### Assignment:
Go through the data and copy every line exactly, but not the images.

Structured page parsing data
^^^^

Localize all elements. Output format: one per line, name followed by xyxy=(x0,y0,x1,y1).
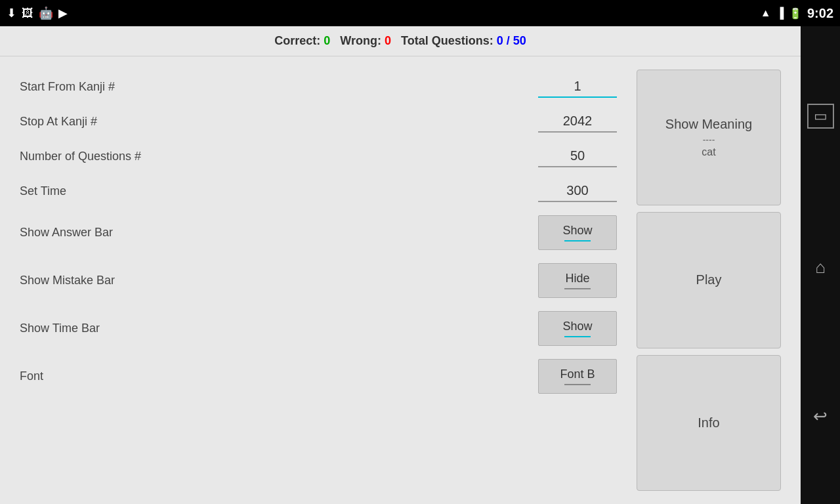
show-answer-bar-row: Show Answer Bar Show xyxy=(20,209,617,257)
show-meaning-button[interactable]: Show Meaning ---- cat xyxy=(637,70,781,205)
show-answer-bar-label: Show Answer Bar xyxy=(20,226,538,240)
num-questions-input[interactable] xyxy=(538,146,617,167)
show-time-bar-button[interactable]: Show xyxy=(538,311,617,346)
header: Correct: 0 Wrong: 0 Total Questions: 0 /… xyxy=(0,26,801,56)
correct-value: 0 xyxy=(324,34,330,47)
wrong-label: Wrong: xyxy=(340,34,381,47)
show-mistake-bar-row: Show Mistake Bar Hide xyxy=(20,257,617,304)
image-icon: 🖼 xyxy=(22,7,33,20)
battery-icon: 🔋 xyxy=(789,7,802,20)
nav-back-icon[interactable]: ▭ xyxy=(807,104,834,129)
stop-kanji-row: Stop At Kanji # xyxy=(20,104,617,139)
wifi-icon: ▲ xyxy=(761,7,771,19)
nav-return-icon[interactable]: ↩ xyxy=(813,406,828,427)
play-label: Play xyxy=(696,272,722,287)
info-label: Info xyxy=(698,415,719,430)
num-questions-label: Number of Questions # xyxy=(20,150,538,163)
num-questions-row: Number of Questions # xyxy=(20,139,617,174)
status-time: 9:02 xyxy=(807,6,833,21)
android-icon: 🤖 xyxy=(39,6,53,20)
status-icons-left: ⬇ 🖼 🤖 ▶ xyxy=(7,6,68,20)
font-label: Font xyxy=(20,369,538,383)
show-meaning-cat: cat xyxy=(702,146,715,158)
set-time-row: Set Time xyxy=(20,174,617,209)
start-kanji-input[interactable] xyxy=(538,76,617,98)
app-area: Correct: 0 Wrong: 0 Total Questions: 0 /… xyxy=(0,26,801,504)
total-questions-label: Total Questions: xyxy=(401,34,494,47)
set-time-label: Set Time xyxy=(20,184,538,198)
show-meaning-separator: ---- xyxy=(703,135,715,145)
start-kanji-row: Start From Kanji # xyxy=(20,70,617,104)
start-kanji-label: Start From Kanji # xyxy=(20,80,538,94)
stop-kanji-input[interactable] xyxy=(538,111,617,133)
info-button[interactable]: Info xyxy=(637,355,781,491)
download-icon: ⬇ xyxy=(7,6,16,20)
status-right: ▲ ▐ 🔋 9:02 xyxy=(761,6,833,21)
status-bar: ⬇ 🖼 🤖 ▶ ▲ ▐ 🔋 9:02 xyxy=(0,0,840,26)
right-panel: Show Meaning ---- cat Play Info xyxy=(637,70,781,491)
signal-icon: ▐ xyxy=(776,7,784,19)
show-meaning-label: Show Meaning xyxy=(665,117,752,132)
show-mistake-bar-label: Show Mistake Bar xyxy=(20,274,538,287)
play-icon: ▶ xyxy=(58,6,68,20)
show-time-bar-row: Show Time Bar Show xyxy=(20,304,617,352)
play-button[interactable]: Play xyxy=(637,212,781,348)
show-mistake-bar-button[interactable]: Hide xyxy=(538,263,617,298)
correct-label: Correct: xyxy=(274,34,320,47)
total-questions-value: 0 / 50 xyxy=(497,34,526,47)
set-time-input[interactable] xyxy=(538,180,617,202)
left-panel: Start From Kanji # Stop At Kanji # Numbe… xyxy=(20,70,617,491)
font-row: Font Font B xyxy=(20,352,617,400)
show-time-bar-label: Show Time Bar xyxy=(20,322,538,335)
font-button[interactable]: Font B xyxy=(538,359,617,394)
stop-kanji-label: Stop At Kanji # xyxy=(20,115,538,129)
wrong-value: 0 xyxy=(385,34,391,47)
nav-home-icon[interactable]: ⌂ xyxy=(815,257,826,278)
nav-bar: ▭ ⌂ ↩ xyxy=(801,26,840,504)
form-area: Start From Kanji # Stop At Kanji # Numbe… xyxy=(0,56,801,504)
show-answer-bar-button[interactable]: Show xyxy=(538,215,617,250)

^^^^

### Worked solution:
Localize all elements. Output format: one per line, name followed by xyxy=(x0,y0,x1,y1).
show-answer-bar-row: Show Answer Bar Show xyxy=(20,209,617,257)
show-meaning-button[interactable]: Show Meaning ---- cat xyxy=(637,70,781,205)
show-answer-bar-label: Show Answer Bar xyxy=(20,226,538,240)
num-questions-input[interactable] xyxy=(538,146,617,167)
show-time-bar-button[interactable]: Show xyxy=(538,311,617,346)
header: Correct: 0 Wrong: 0 Total Questions: 0 /… xyxy=(0,26,801,56)
correct-value: 0 xyxy=(324,34,330,47)
wrong-label: Wrong: xyxy=(340,34,381,47)
show-mistake-bar-row: Show Mistake Bar Hide xyxy=(20,257,617,304)
image-icon: 🖼 xyxy=(22,7,33,20)
battery-icon: 🔋 xyxy=(789,7,802,20)
nav-back-icon[interactable]: ▭ xyxy=(807,104,834,129)
stop-kanji-row: Stop At Kanji # xyxy=(20,104,617,139)
wifi-icon: ▲ xyxy=(761,7,771,19)
nav-return-icon[interactable]: ↩ xyxy=(813,406,828,427)
play-label: Play xyxy=(696,272,722,287)
info-label: Info xyxy=(698,415,719,430)
num-questions-label: Number of Questions # xyxy=(20,150,538,163)
num-questions-row: Number of Questions # xyxy=(20,139,617,174)
status-time: 9:02 xyxy=(807,6,833,21)
android-icon: 🤖 xyxy=(39,6,53,20)
status-icons-left: ⬇ 🖼 🤖 ▶ xyxy=(7,6,68,20)
font-label: Font xyxy=(20,369,538,383)
show-meaning-cat: cat xyxy=(702,146,715,158)
set-time-row: Set Time xyxy=(20,174,617,209)
start-kanji-input[interactable] xyxy=(538,76,617,98)
app-area: Correct: 0 Wrong: 0 Total Questions: 0 /… xyxy=(0,26,801,504)
total-questions-label: Total Questions: xyxy=(401,34,494,47)
set-time-label: Set Time xyxy=(20,184,538,198)
show-meaning-separator: ---- xyxy=(703,135,715,145)
start-kanji-row: Start From Kanji # xyxy=(20,70,617,104)
start-kanji-label: Start From Kanji # xyxy=(20,80,538,94)
stop-kanji-input[interactable] xyxy=(538,111,617,133)
info-button[interactable]: Info xyxy=(637,355,781,491)
download-icon: ⬇ xyxy=(7,6,16,20)
status-right: ▲ ▐ 🔋 9:02 xyxy=(761,6,833,21)
status-bar: ⬇ 🖼 🤖 ▶ ▲ ▐ 🔋 9:02 xyxy=(0,0,840,26)
right-panel: Show Meaning ---- cat Play Info xyxy=(637,70,781,491)
signal-icon: ▐ xyxy=(776,7,784,19)
show-meaning-label: Show Meaning xyxy=(665,117,752,132)
show-mistake-bar-label: Show Mistake Bar xyxy=(20,274,538,287)
play-icon: ▶ xyxy=(58,6,68,20)
show-time-bar-row: Show Time Bar Show xyxy=(20,304,617,352)
play-button[interactable]: Play xyxy=(637,212,781,348)
show-mistake-bar-button[interactable]: Hide xyxy=(538,263,617,298)
correct-label: Correct: xyxy=(274,34,320,47)
total-questions-value: 0 / 50 xyxy=(497,34,526,47)
set-time-input[interactable] xyxy=(538,180,617,202)
left-panel: Start From Kanji # Stop At Kanji # Numbe… xyxy=(20,70,617,491)
font-row: Font Font B xyxy=(20,352,617,400)
show-time-bar-label: Show Time Bar xyxy=(20,322,538,335)
font-button[interactable]: Font B xyxy=(538,359,617,394)
stop-kanji-label: Stop At Kanji # xyxy=(20,115,538,129)
wrong-value: 0 xyxy=(385,34,391,47)
nav-home-icon[interactable]: ⌂ xyxy=(815,257,826,278)
nav-bar: ▭ ⌂ ↩ xyxy=(801,26,840,504)
form-area: Start From Kanji # Stop At Kanji # Numbe… xyxy=(0,56,801,504)
show-answer-bar-button[interactable]: Show xyxy=(538,215,617,250)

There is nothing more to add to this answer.